== WHAT YOU NEED TO DO ==
Using only the entries below, output the lines starting at the one containing "Submissions" and ending at the one containing "Order Volume", exactly and inclusive of both, omitting the pictures.

————————

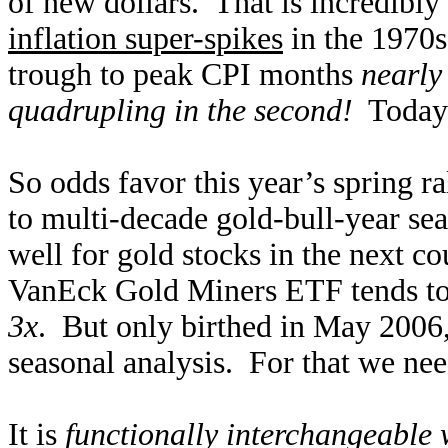
of new dollars. That is incredibly
inflation super-spikes
in the 1970s
trough to peak CPI months
nearly
quadrupling in the second!
Today’s
So odds favor this year’s spring ra
to multi-decade gold-bull-year se
well for gold stocks in the next 
VanEck Gold Miners ETF tends to
3x
. But only birthed in May 2006
seasonal analysis. For that we nee
It is
functionally interchangeable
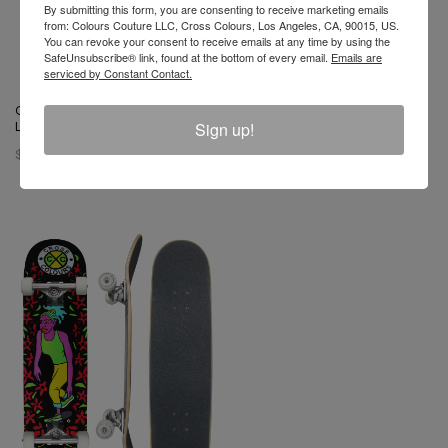
By submitting this form, you are consenting to receive marketing emails
from: Colours Couture LLC, Cross Colours, Los Angeles, CA, 90015, US.
You can revoke your consent to receive emails at any time by using the
SafeUnsubscribe® link, found at the bottom of every email.
Emails are
serviced by Constant Contact.
Cross Colours Skate Nation
Cross Colours Skate Nation
Sign up!
Label Skateboard
Tribal Print Skateboard
$ 128.00
$ 128.00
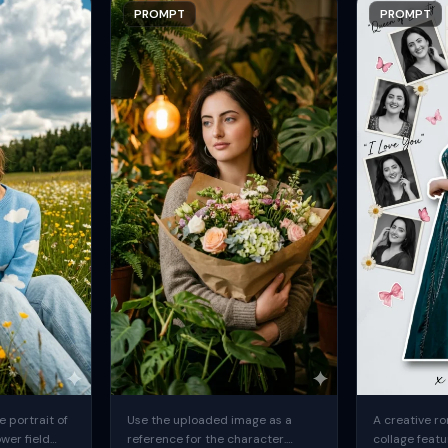
PROMPT
PROMPT
 portrait of
Use the uploaded image as a
A creative ro
ower field
reference for the character.
collage featu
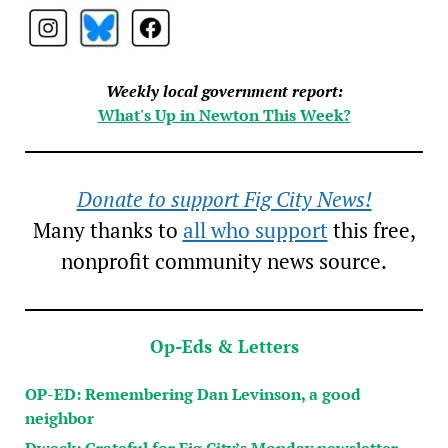
Weekly local government report:
What's Up in Newton This Week?
Donate to support Fig City News!
Many thanks to
all who support
this free,
nonprofit community news source.
Op-Eds & Letters
OP-ED: Remembering Dan Levinson, a good
neighbor
Dweck: Grateful for Fig City’s Monday newsletter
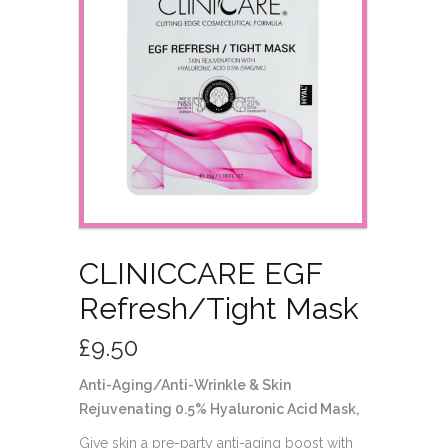
CLINICCARE EGF
Refresh/Tight Mask
£
9.50
Anti-Aging/Anti-Wrinkle & Skin
Rejuvenating 0.5% Hyaluronic Acid Mask,
Give skin a pre-party anti-aging boost with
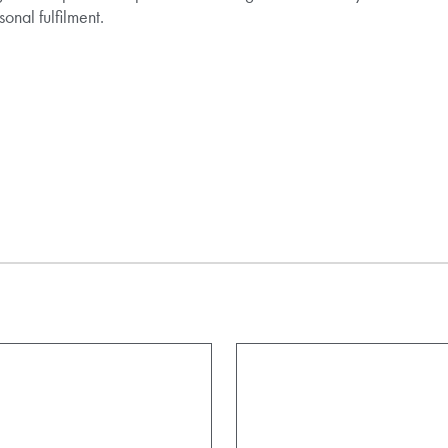
onal fulfilment.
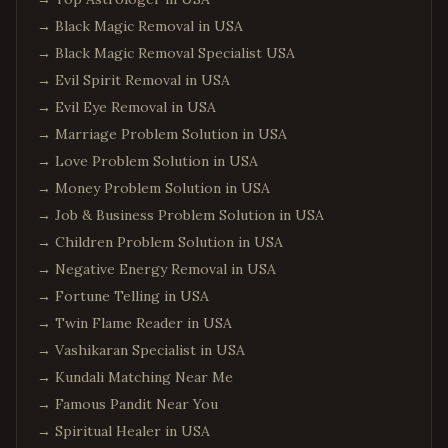
→
Black Magic Removal in USA
→
Black Magic Removal Specialist USA
→
Evil Spirit Removal in USA
→
Evil Eye Removal in USA
→
Marriage Problem Solution in USA
→
Love Problem Solution in USA
→
Money Problem Solution in USA
→
Job & Business Problem Solution in USA
→
Children Problem Solution in USA
→
Negative Energy Removal in USA
→
Fortune Telling in USA
→
Twin Flame Reader in USA
→
Vashikaran Specialist in USA
→
Kundali Matching Near Me
→
Famous Pandit Near You
→
Spiritual Healer in USA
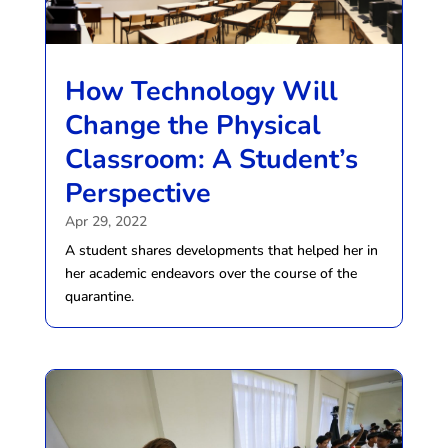
How Technology Will
Change the Physical
Classroom: A Student’s
Perspective
Apr 29, 2022
A student shares developments that helped her in
her academic endeavors over the course of the
quarantine.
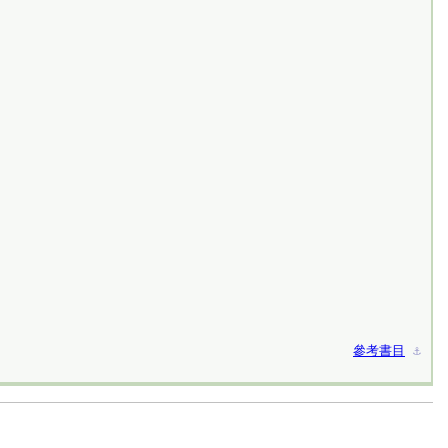
參考書目
⚓︎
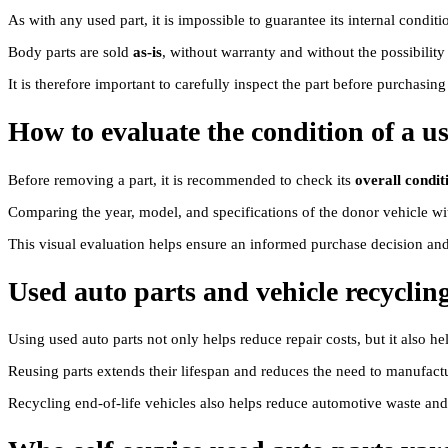
As with any used part, it is impossible to guarantee its internal condi
Body parts are sold
as-is
, without warranty and without the possibility
It is therefore important to carefully inspect the part before purchasin
How to evaluate the condition of a u
Before removing a part, it is recommended to check its
overall condit
Comparing the year, model, and specifications of the donor vehicle wit
This visual evaluation helps ensure an informed purchase decision and h
Used auto parts and vehicle recyclin
Using used auto parts not only helps reduce repair costs, but it also 
Reusing parts extends their lifespan and reduces the need to manufa
Recycling end-of-life vehicles also helps reduce automotive waste a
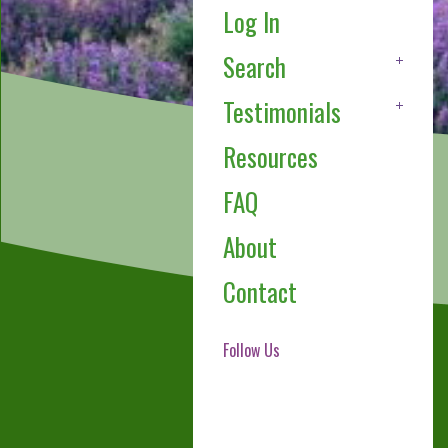
Log In
Search
Testimonials
Resources
FAQ
About
Contact
Follow Us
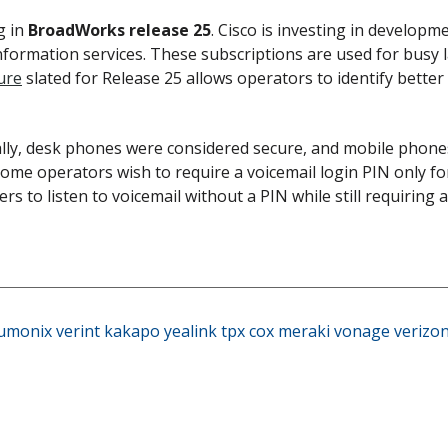
g in
BroadWorks release 25
. Cisco is investing in developm
formation services. These subscriptions are used for busy la
ure
slated for Release 25 allows operators to identify bett
ally, desk phones were considered secure, and mobile phone
 some operators wish to require a voicemail login PIN only f
ers to listen to voicemail without a PIN while still requiring 
umonix
verint
kakapo
yealink
tpx
cox
meraki
vonage
verizo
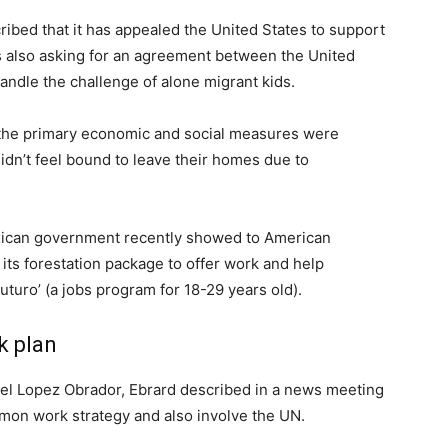
bed that it has appealed the United States to support
is also asking for an agreement between the United
andle the challenge of alone migrant kids.
t the primary economic and social measures were
n’t feel bound to leave their homes due to
exican government recently showed to American
, its forestation package to offer work and help
turo’ (a jobs program for 18-29 years old).
k plan
l Lopez Obrador, Ebrard described in a news meeting
mmon work strategy and also involve the UN.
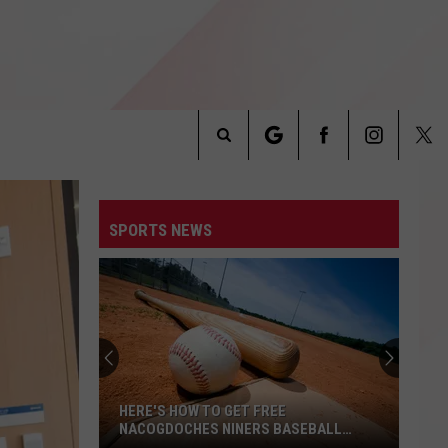
Search
INFO
The
SPORTS NEWS
Site
HERE'S HOW TO GET FREE
NACOGDOCHES NINERS BASEBALL
TICKETS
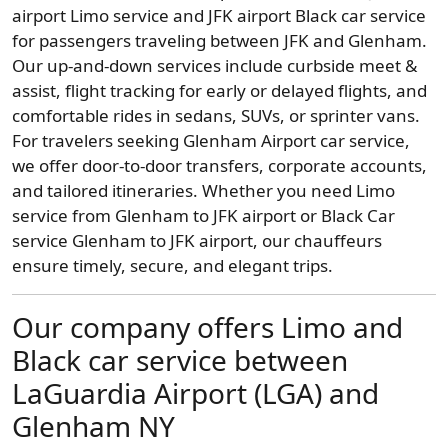
airport Limo service and JFK airport Black car service
for passengers traveling between JFK and Glenham.
Our up-and-down services include curbside meet &
assist, flight tracking for early or delayed flights, and
comfortable rides in sedans, SUVs, or sprinter vans.
For travelers seeking Glenham Airport car service,
we offer door-to-door transfers, corporate accounts,
and tailored itineraries. Whether you need Limo
service from Glenham to JFK airport or Black Car
service Glenham to JFK airport, our chauffeurs
ensure timely, secure, and elegant trips.
Our company offers Limo and
Black car service between
LaGuardia Airport (LGA) and
Glenham NY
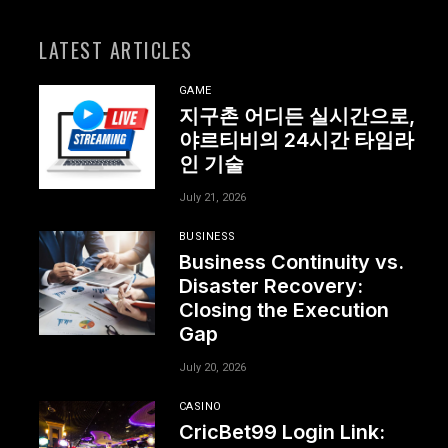
LATEST ARTICLES
GAME
지구촌 어디든 실시간으로,
야르티비의 24시간 타임라
인 기술
July 21, 2026
BUSINESS
Business Continuity vs.
Disaster Recovery:
Closing the Execution
Gap
July 20, 2026
CASINO
CricBet99 Login Link:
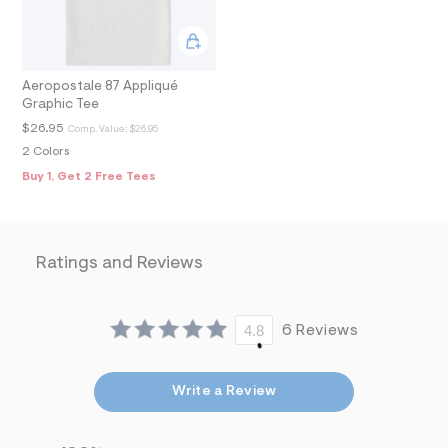
9
_
m
a
i
n
Aeropostale 87 Appliqué
.
Graphic Tee
j
$26.95
Comp. Value:
$26.95
p
g
2 Colors
?
Buy 1, Get 2 Free Tees
s
w
=
4
7
Ratings and Reviews
8
&
s
h
=
4.8
6 Reviews
5
5
7
&
Write a Review
s
m
=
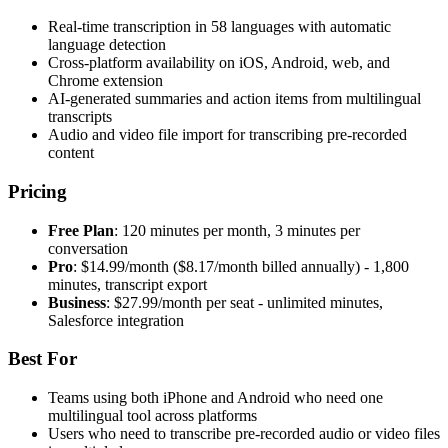
Real-time transcription in 58 languages with automatic
language detection
Cross-platform availability on iOS, Android, web, and
Chrome extension
AI-generated summaries and action items from multilingual
transcripts
Audio and video file import for transcribing pre-recorded
content
Pricing
Free Plan
: 120 minutes per month, 3 minutes per
conversation
Pro
: $14.99/month ($8.17/month billed annually) - 1,800
minutes, transcript export
Business
: $27.99/month per seat - unlimited minutes,
Salesforce integration
Best For
Teams using both iPhone and Android who need one
multilingual tool across platforms
Users who need to transcribe pre-recorded audio or video files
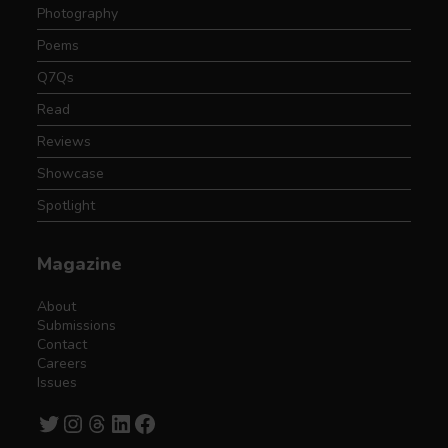
Photography
Poems
Q7Qs
Read
Reviews
Showcase
Spotlight
Magazine
About
Submissions
Contact
Careers
Issues
Twitter
Instagram
Threads
LinkedIn
Facebook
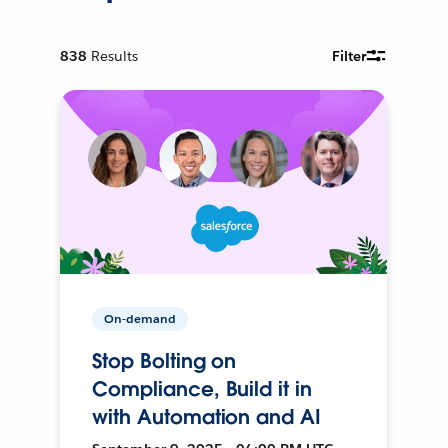
838
Results
Filter
On-demand
Stop Bolting on
Compliance, Build it in
with Automation and AI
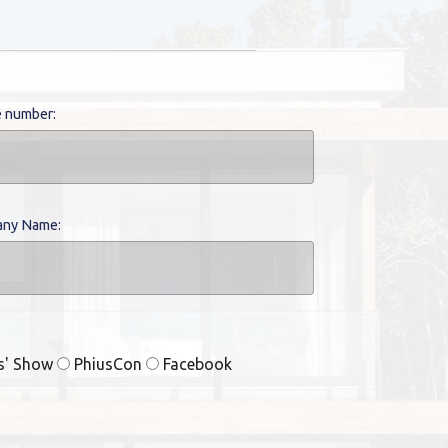
 number:
ny Name:
rs' Show
PhiusCon
Facebook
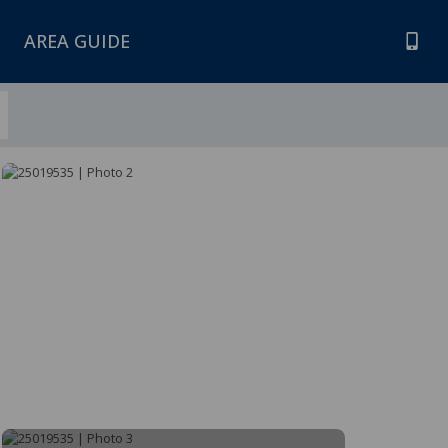
AREA GUIDE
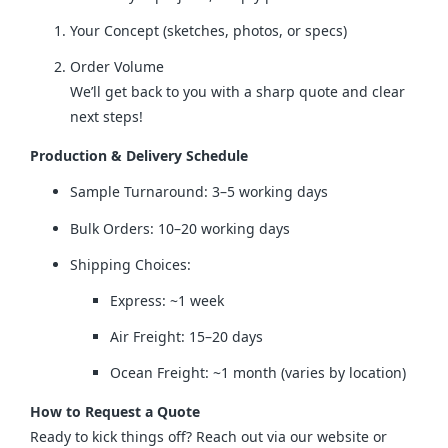
Your Concept (sketches, photos, or specs)
Order Volume
We’ll get back to you with a sharp quote and clear
next steps!
Production & Delivery Schedule
Sample Turnaround: 3–5 working days
Bulk Orders: 10–20 working days
Shipping Choices:
Express: ~1 week
Air Freight: 15–20 days
Ocean Freight: ~1 month (varies by location)
How to Request a Quote
Ready to kick things off? Reach out via our website or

————————

== ANSWER FOR THIS EXERCISE ==
Submissions
Contact
Careers
Issues
Twitter
Instagram
Threads
LinkedIn
Facebook
838
Results
Filter
On-demand
Stop Bolting on
Compliance, Build it in
with Automation and AI
 number:
ny Name:
rs' Show
PhiusCon
Facebook
AREA GUIDE
Your Concept (sketches, photos, or specs)
Order Volume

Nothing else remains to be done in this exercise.